▶ _Activity_
Set down the listing below verbatim, but only from its first line through the line containing "This screenshot has".

▶ _Records to process_
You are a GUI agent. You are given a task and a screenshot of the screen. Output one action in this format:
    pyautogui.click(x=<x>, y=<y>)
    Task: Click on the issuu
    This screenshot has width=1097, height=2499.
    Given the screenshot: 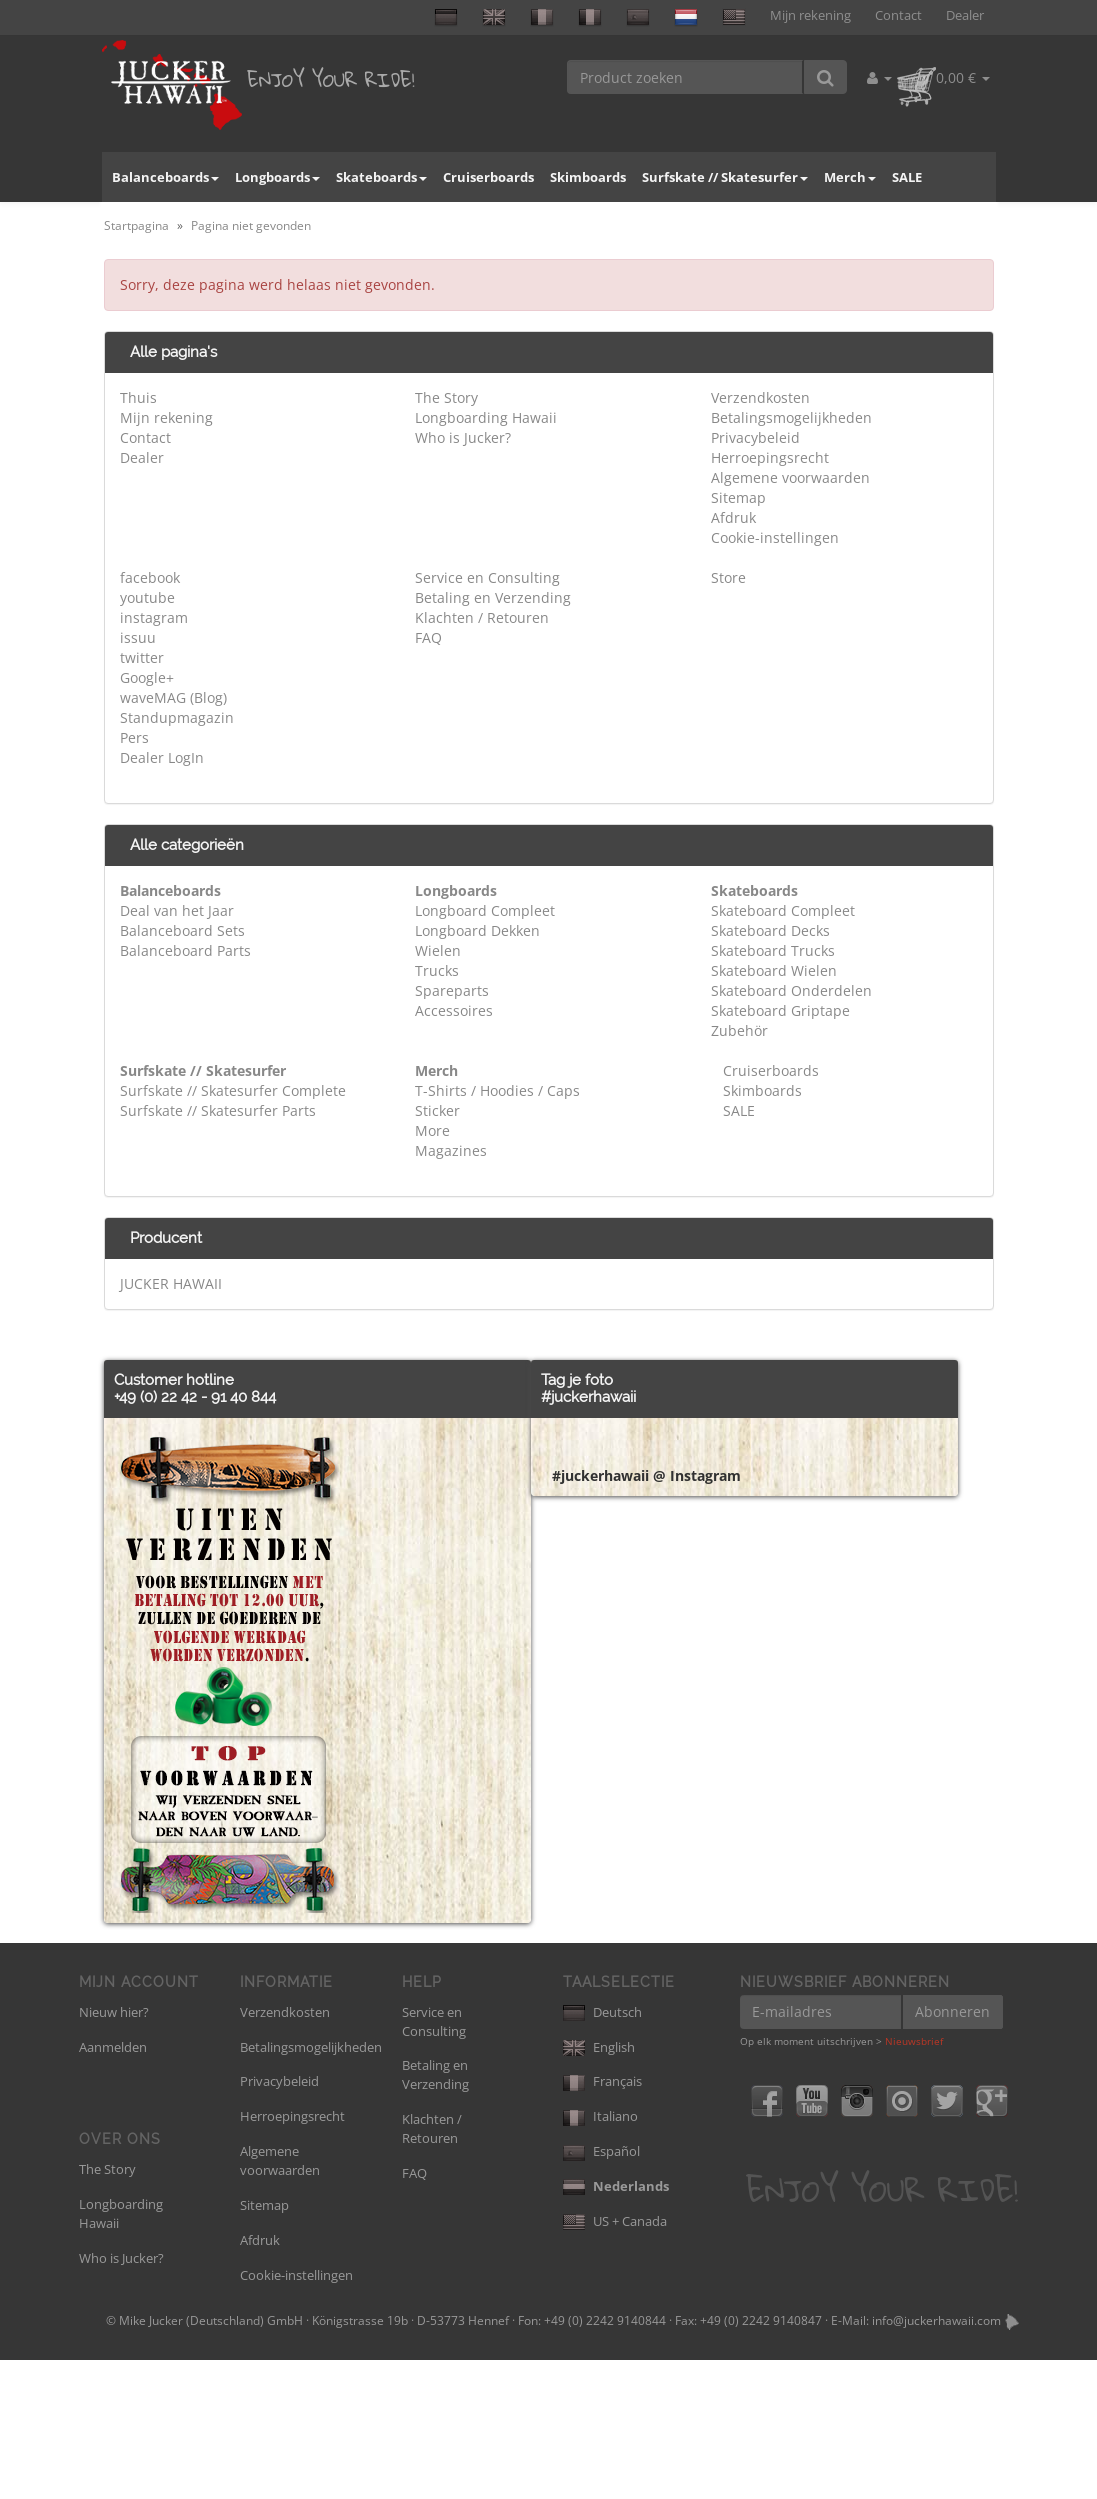 What is the action you would take?
    pyautogui.click(x=138, y=637)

▶ _Output for this task_
You are a GUI agent. You are given a task and a screenshot of the screen. Output one action in this format:
    pyautogui.click(x=<x>, y=<y>)
    Task: Click on the issuu
    This screenshot has width=1097, height=2499.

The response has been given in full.